MATERIALS PROVIDED:
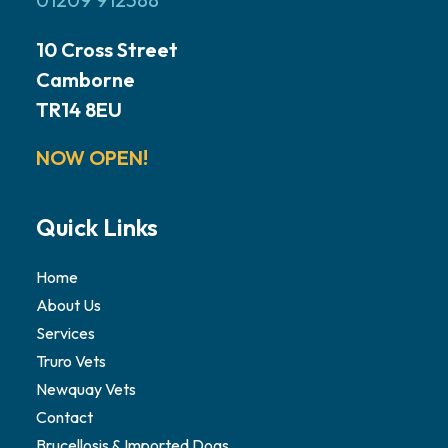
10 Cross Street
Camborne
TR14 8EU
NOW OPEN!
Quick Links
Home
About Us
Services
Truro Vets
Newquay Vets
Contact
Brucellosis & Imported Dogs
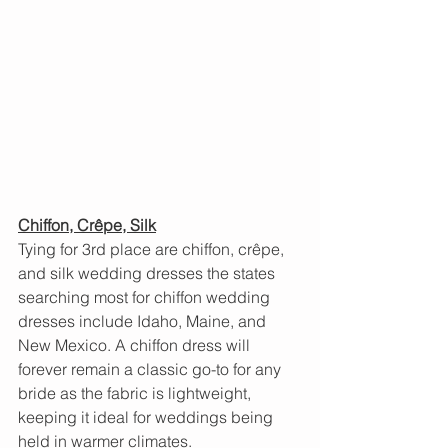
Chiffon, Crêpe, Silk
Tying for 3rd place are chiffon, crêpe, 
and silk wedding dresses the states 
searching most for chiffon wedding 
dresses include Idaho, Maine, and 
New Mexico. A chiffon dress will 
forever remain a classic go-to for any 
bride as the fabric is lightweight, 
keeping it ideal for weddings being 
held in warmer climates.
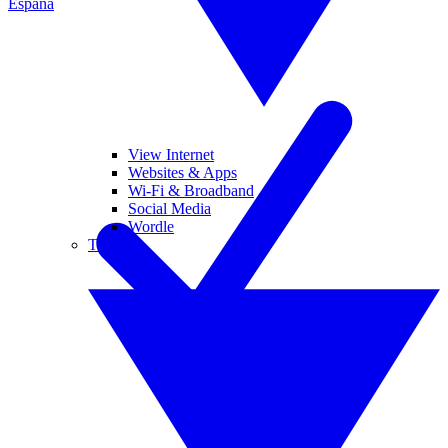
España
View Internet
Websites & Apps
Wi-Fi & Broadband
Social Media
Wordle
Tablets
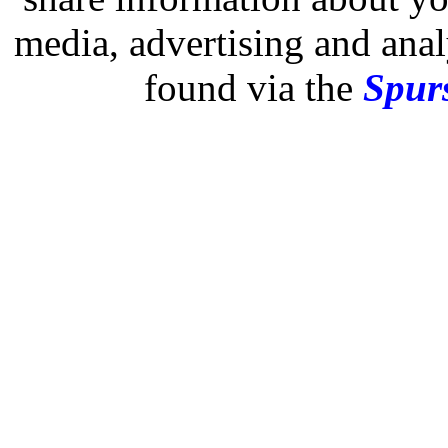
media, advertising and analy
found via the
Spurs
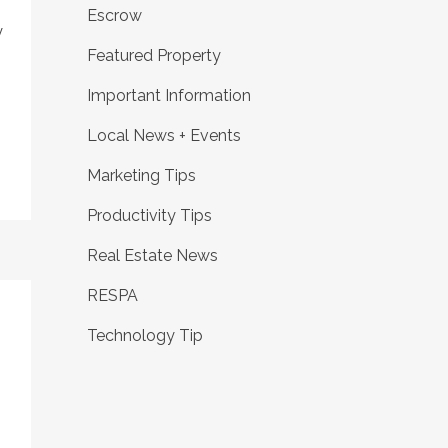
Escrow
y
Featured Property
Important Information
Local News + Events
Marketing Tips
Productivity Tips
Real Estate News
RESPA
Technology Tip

...

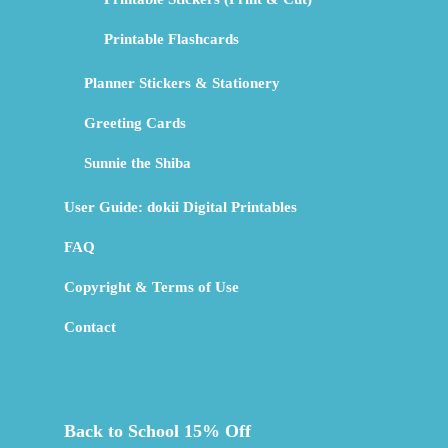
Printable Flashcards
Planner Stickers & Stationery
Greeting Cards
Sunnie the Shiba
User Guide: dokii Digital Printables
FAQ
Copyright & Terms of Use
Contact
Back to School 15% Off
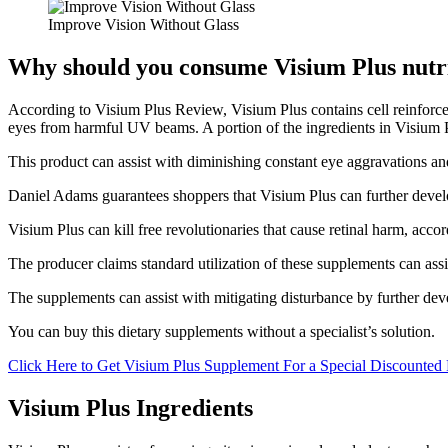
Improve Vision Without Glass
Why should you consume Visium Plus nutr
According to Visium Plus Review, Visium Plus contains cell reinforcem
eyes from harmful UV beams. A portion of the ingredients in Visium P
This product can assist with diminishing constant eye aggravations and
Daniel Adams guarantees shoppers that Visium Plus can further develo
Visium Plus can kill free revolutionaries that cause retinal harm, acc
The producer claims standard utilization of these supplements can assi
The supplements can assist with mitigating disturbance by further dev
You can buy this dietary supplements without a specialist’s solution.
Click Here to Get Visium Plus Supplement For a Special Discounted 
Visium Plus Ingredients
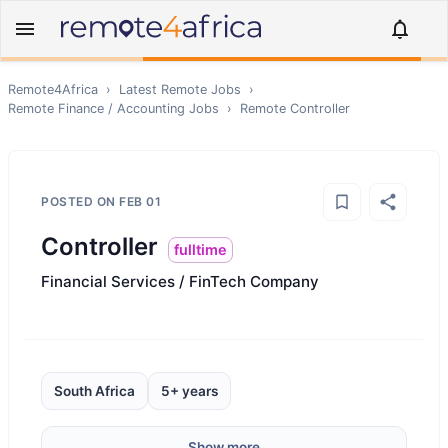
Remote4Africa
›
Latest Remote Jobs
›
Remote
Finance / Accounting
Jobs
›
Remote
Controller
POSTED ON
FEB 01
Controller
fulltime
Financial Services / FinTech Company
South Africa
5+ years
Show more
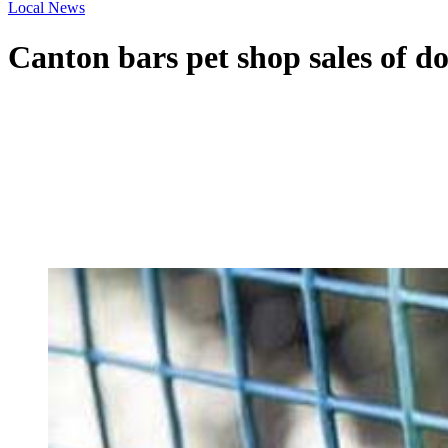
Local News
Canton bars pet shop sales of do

EXERCISE REQUIREMENTS: From the records above, output only the lines starting at the one containing "and silk wedding dresses the states" and ending at the one containing "Technology Tip", word for word. Pictures stay out.

FINAL ANSWER:
and silk wedding dresses the states 
searching most for chiffon wedding 
dresses include Idaho, Maine, and 
New Mexico. A chiffon dress will 
forever remain a classic go-to for any 
bride as the fabric is lightweight, 
keeping it ideal for weddings being 
held in warmer climates.
España
View Internet
Websites & Apps
Wi-Fi & Broadband
Social Media
Wordle
Tablets
media, advertising and analy
found via the
Spurs
Escrow
y
Featured Property
Important Information
Local News + Events
Marketing Tips
Productivity Tips
Real Estate News
RESPA
Technology Tip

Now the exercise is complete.